By the mid-twentieth century, the penitential, institutional vision of the OLC congregation had become very out-dated. The lack of wages had not seemed problematic previously for women who were being provided with bed and board but was seen as totally unacceptable by the 1960s. There was a great need to develop new approaches and to prepare women better, notably through good vocational training, for life afterwards.

Those accustomed to presentations of Archbishop John Charles McQuaid as the pantomime villain of Ireland’s Catholic past may be surprised to read here that, in this area, he was a determined moderniser, who pushed the sisters strongly to adapt their services, for example, through hostel provision, better governance arrangements and improved education for the sisters themselves in social work, psychology and childcare. The sisters had an admirable tradition of decentralised governance, but this tradition did not facilitate the introduction of reform across the congregation.

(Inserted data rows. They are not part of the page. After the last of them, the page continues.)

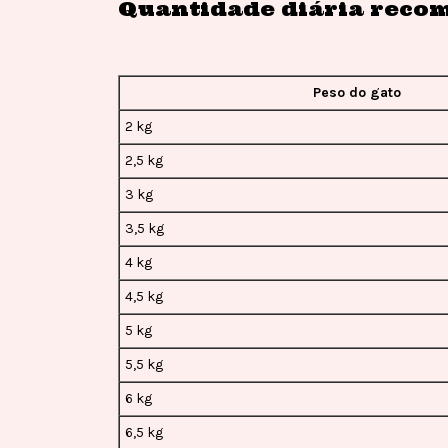
Quantidade diária reco
Peso do gato
2 kg
2,5 kg
3 kg
3,5 kg
4 kg
4,5 kg
5 kg
5,5 kg
6 kg
6,5 kg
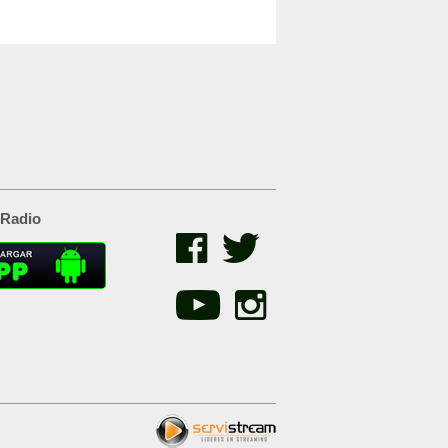
 Radio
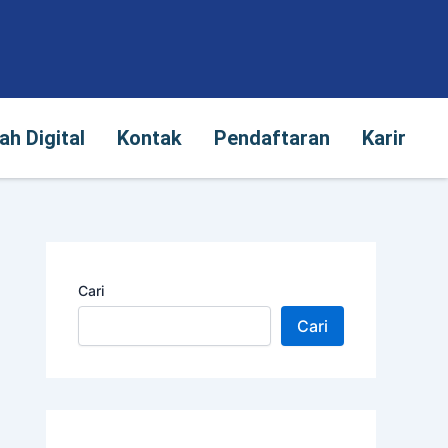
alah Digital
Kontak
Pendaftaran
Karir
ah Digital
Kontak
Pendaftaran
Karir
Cari
Cari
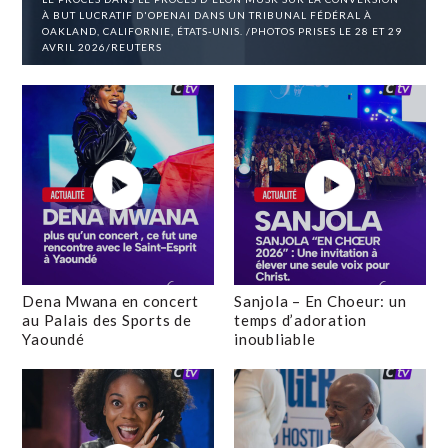
À BUT LUCRATIF D'OPENAI DANS UN TRIBUNAL FÉDÉRAL À
OAKLAND, CALIFORNIE, ÉTATS-UNIS. /PHOTOS PRISES LE 28 ET 29
AVRIL 2026/REUTERS
Dena Mwana en concert
Sanjola – En Choeur: un
au Palais des Sports de
temps d’adoration
Yaoundé
inoubliable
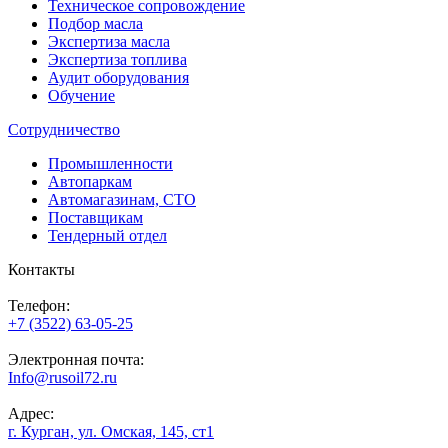
Техническое сопровождение
Подбор масла
Экспертиза масла
Экспертиза топлива
Аудит оборудования
Обучение
Сотрудничество
Промышленности
Автопаркам
Автомагазинам, СТО
Поставщикам
Тендерный отдел
Контакты
Телефон:
+7 (3522) 63-05-25
Электронная почта:
Info@rusoil72.ru
Адрес:
г. Курган, ул. Омская, 145, ст1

In the 1950s and 1960s, there were nevertheless positive reform initiatives, such as the development of hostels and of greater links with the local community. Indeed,  an OLC reformatory school for girls, St Anne’s  in Kilmacud, was the subject of a not uncritical but generally positive report in 1966 by a well-known feminist journalist, Mary Maher, at a time when her paper, the Irish Times, was publishing strong critiques of institutional childcare in Ireland in which the  religious orders were deeply involved.

In my own research on the religious orders in healthcare, I was much impressed by their pioneering contributions in areas as diverse as – to give just a few examples – the hospice movement, acute hospital investment, spinal injuries treatment and rehabilitation, early intervention in intellectual disability services, and the reach-out today to refugees, drug addicts and prostitutes. In the health and social services generally, the religious orders arguably gave somewhat limited priority to documenting their own endeavours, still less to blowing their own trumpets. Their focus was on living their vocation and on service delivery. Today, the need for published reflection on service provision, and for historical research like that of Dr Prunty, is widely recognised, even if responding to those in need will always take priority over theorising about the services provided. 

This book is aimed at the OLC sisters and at the Good Shepherd sisters with whom they re-united in 2014, at those with a policy interest in this area and at a general readership. It deserves a large audience. Books like this may not have an immediate impact during a period when anti-Catholic emotions are very powerful in Ireland. One hopes, however, that they will have a stronger influence over time when the tides of history change and the need for a fair re-balancing of the historical record is better appreciated.

About the Author: Dr Tim O’Sullivan

Dr Tim O’Sullivan has degrees in history and social policy and taught healthcare policy at third level. He is a regular contributor to Position Papers.